Updated: Nov 9, 2020
Director: Marjane Satrapi
‘Radioactive’ is the story of Marie Skłodowska Curie (played by Rosamund Pike) – the twice Nobel Prize-winning scientist (awarded in the fields of both Physics and Chemistry) – who, along with husband Pierre Curie (Sam Riley) discovered the property of radioactivity and then went on to discover radium and polonium. Proximity to their discovery (Curie would keep a radioactive sample in a small glass bottle in her pocket) progressively damaged their health, eventually killing Marie Curie from an associated condition in 1934. Before their deaths, both she and Pierre realised that their work could be used to not only save lives but to also destroy them.
Satrapi’s film ‘Radioactive’ is far more than just story of the Curie’s prize-winning discoveries. It is a mighty romance that additionally captures the story of Pierre Curie, a man strong enough to ignore peer approval. Firstly, Pierre Curie offered this contentious Polish woman a space in his laboratory when doors in other Paris institutions were being slammed in her face … and then, far more bravely still, his heart. The rest, as they say, is history. We all know that in 1903 Pierre Curie and physicist Henri Becquerel were nominated for the Nobel Prize in Physics and that Pierre refused to accept the prize unless Marie was rightfully listed with them. Thus, with Pierre’s ongoing love and support, Marie became the first woman to receive a Nobel Prize that was her due.
To the astonishment of the government, the business sector, and friends alike Marie and Pierre never patented their breakthroughs, so as to allow other scientists to benefit from their discoveries without hindrance. Further, Marie gave much of her first Nobel Prize away and insisted that monetary gifts and awards be given to the scientific institutions she was affiliated with rather than herself.

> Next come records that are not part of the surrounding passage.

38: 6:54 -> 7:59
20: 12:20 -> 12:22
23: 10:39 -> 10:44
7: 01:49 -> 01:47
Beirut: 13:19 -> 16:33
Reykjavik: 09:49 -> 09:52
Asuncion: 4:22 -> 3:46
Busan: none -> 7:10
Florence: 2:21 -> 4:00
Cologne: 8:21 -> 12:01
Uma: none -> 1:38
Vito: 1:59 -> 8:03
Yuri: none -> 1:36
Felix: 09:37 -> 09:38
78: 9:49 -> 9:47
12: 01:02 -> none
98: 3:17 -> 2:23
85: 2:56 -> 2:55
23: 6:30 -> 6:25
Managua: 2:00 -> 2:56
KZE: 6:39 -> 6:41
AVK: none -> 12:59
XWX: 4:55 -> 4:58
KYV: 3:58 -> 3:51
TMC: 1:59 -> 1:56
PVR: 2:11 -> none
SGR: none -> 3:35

After the death of her beloved Pierre, the lonely Curie embarked on an affair with the married scientist Paul Langevin. Were the reverse to have occurred, no Parisian eyelid would have batted but because Marie was both ‘foreign’ and female, public opinion swung and she was once more on the outside; sniffed at by the male scientific community, abused by the public, defamed by the press, and again having those doors slammed in her face.

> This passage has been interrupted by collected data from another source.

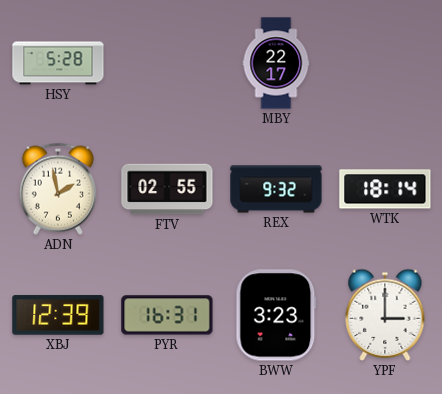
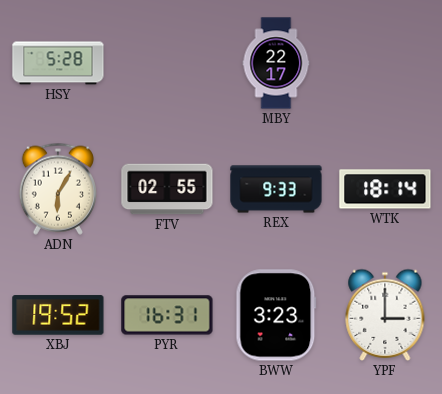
ADN: 1:58 -> 6:05
REX: 9:32 -> 9:33
XBJ: 12:39 -> 19:52
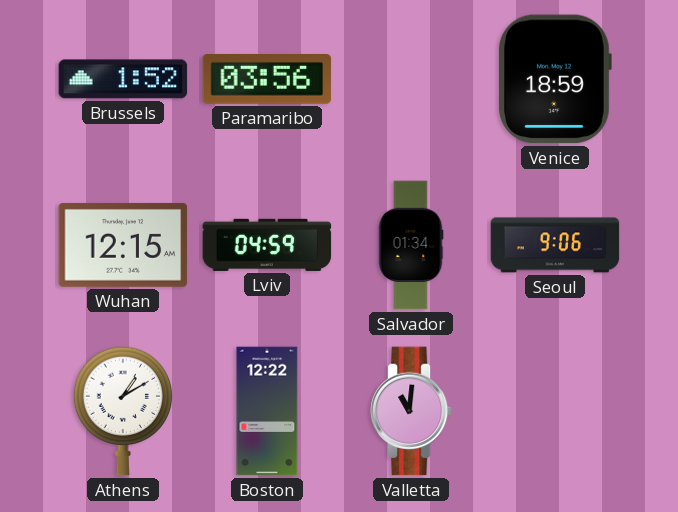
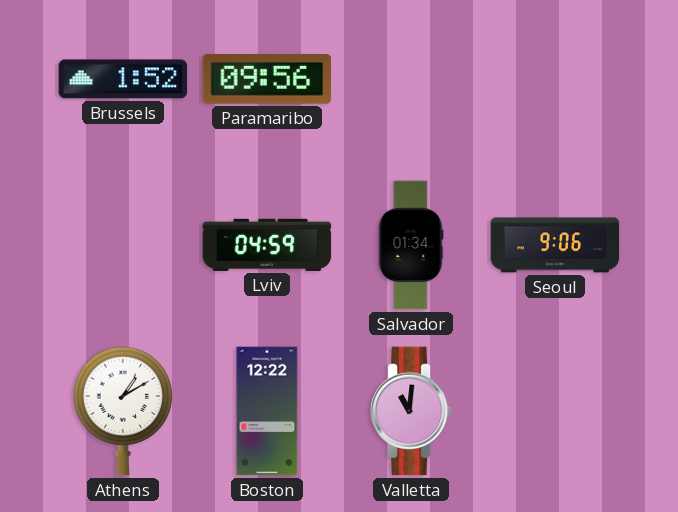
Paramaribo: 03:56 -> 09:56
Venice: 18:59 -> none
Wuhan: 12:15 -> none
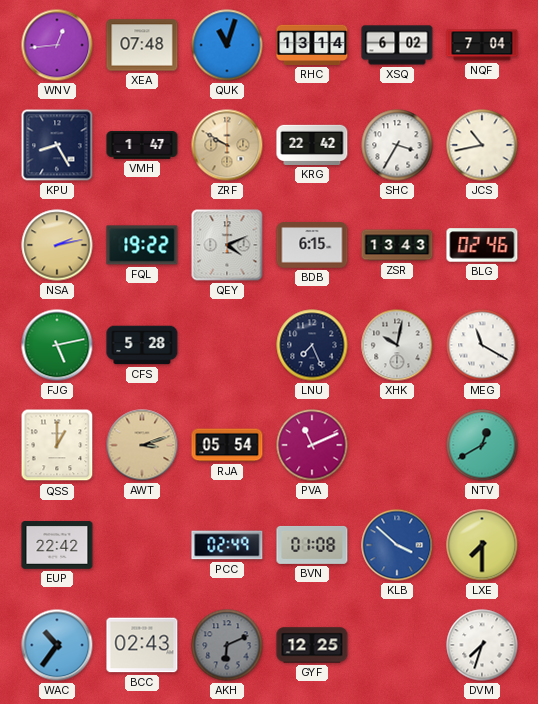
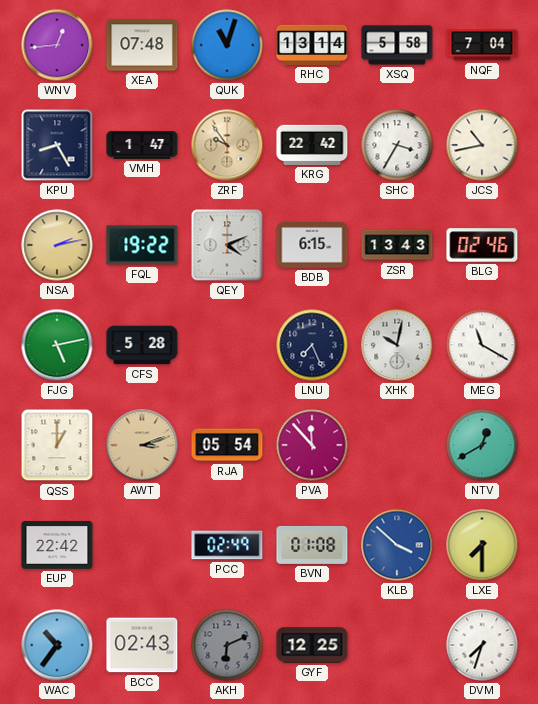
XSQ: 6:02 -> 5:58
ZRF: 9:50 -> 9:54
PVA: 11:11 -> 11:53
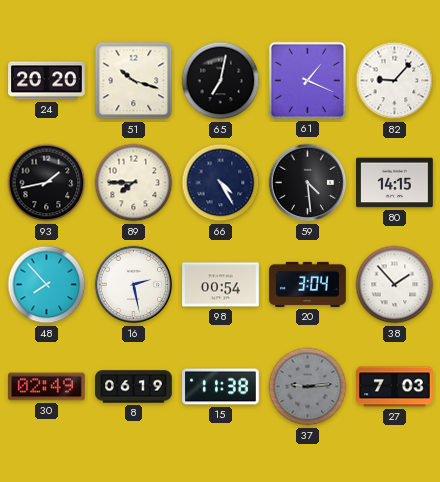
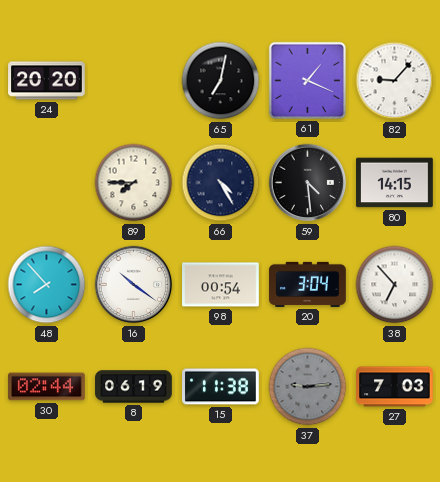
51: 10:18 -> none
93: 1:43 -> none
16: 2:28 -> 10:21
38: 1:53 -> 6:53
30: 02:49 -> 02:44
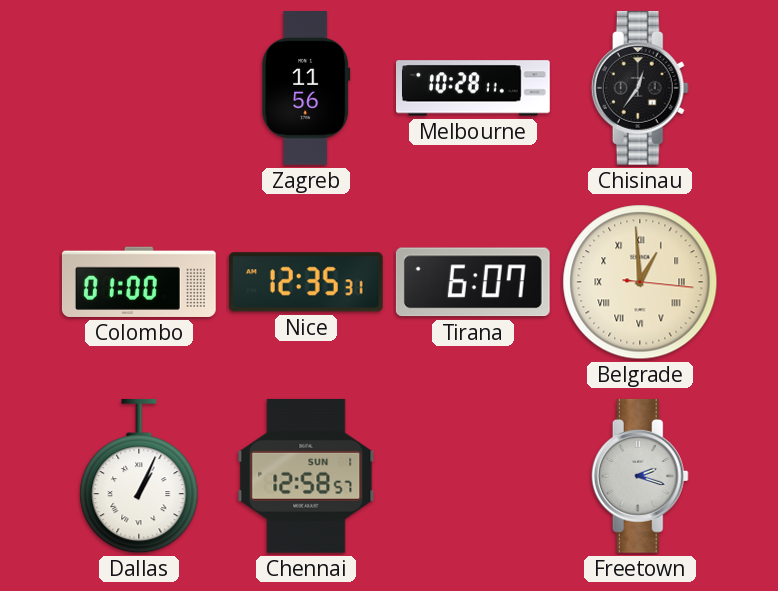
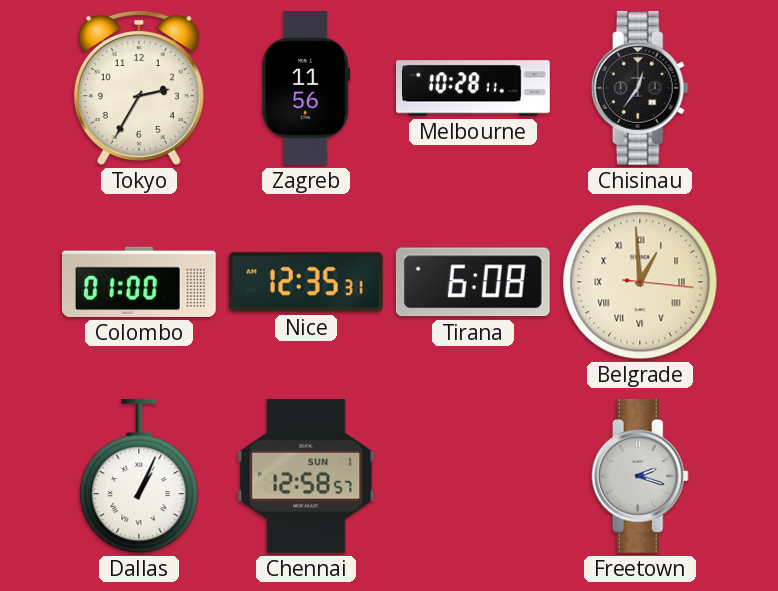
Tokyo: none -> 2:35
Tirana: 6:07 -> 6:08
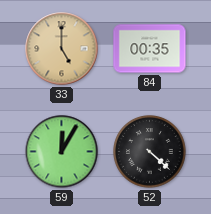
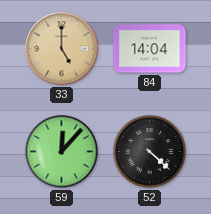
84: 00:35 -> 14:04
59: 12:05 -> 12:07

At this same time Marie was awarded her second Nobel Prize – this time in Chemistry – for the discovery of the elements Radium and Polonium. Though told by the board of the Nobel Prize Committee to not come in person to receive her prize, always true to her confrontational nature Marie defied the request for her 'no-show' and insisted on receiving her award in person.

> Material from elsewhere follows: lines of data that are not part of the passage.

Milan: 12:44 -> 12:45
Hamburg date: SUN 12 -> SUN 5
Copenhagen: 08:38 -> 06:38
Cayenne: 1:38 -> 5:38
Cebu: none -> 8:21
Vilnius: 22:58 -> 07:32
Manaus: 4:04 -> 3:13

When World War One broke out Curie offered to melt down her Nobel Prize medals so the gold could be donated to the war effort. With her daughter Irène (Anya Taylor-Joy), she outfitted eighteen portable X-ray stations that could treat wounded soldiers on the front lines, at times operating and repairing the machines herself. She also established 200 more permanent X-ray posts during the war.
Sadly, for all her hard work and heroism, as many people loathed Marie Curie as admired her. It is a rumour of history that she had undiagnosed autism and this may have accounted for her fierce independence, dogged determination and her ability to unknowingly incite hostility in others by unintentionally offending them. Quite obviously, it did not hinder her brilliance.
Fittingly in 1995, in tribute to their brilliance, Marie and Pierre Curie’s bodies were transferred to the Paris Panthéon. Their remains are sealed in lead-lining because of the dangerously high levels of detectable radioactive contamination they exhibit. Likewise, Marie’s personal and scientific papers are kept in lead-lined boxes and may only be handled by people wearing protective clothing.
Extraordinary, multi-faceted and defiant, I am sure ‘Radioactive’ is just a glimpse of the remarkable woman who was Marie Skłodowska Curie.